Abstract
A deterministic optimization usually ignores the effects of uncertainties in design variables or design parameters on the constraints. In practical applications, it is required that the optimum solution can endure some tolerance so that the constraints are still satisfied when the solution undergoes variations within the tolerance range. An optimization problem under tolerance conditions is formulated in this article. It is a kind of robust design and a special case of a generalized semi-infinite programming (GSIP) problem. To overcome the deficiency of directly solving the double loop optimization, two sequential algorithms are then proposed for obtaining the solution, i.e. the double loop optimization is solved by a sequence of cycles. In each cycle a deterministic optimization and a worst case analysis are performed in succession.

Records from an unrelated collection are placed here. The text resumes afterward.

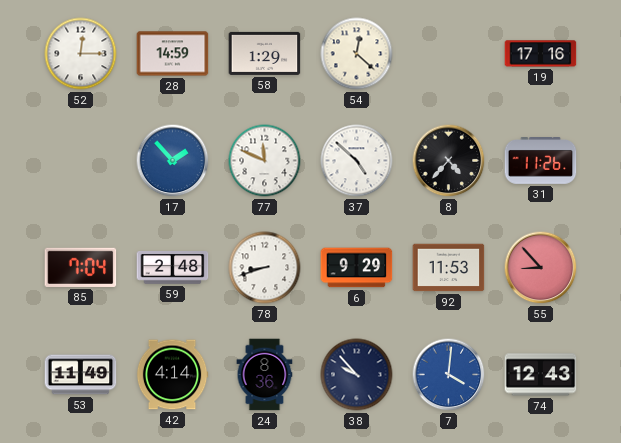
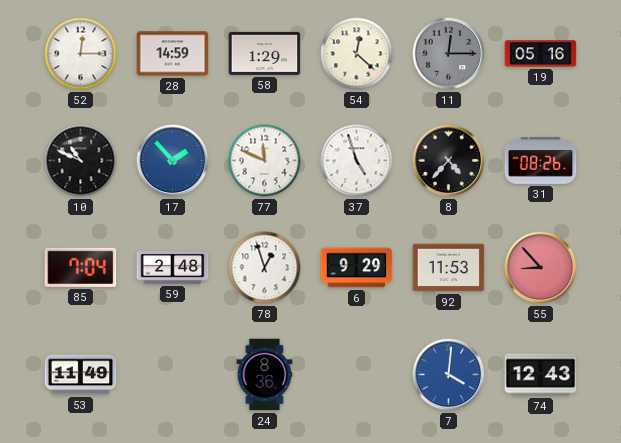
11: none -> 12:15
19: 17:16 -> 05:16
10: none -> 10:49
37: 4:52 -> 4:57
31: 11:26 -> 08:26
78: 8:42 -> 12:57
42: 4:14 -> none
38: 9:53 -> none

In sequential algorithm 1 (SA1), a shifting factor is introduced to adjust the feasible region in the next cycle, while in sequential algorithm 2 (SA2), the shifting factor is replaced by a shifting vector. Several examples are presented to demonstrate the efficiency of the proposed methods. An optimal design result based on the presented method can endure certain variation of design variables without violating the constraints. For GSIP, it is shown that SA1 can obtain a solution with equivalent accuracy and efficiency to a local reduction method (LRM). Nevertheless, the LRM is not applicable to the tolerance design problem studied in this article.
Funding
This work is supported by the Natural Science Foundation of China [grant number 10772070]; National Basic Research Program of China [grant number 2011CB013800]; PhD Programs Foundation of the Ministry of Education of China [grant number 20070487064].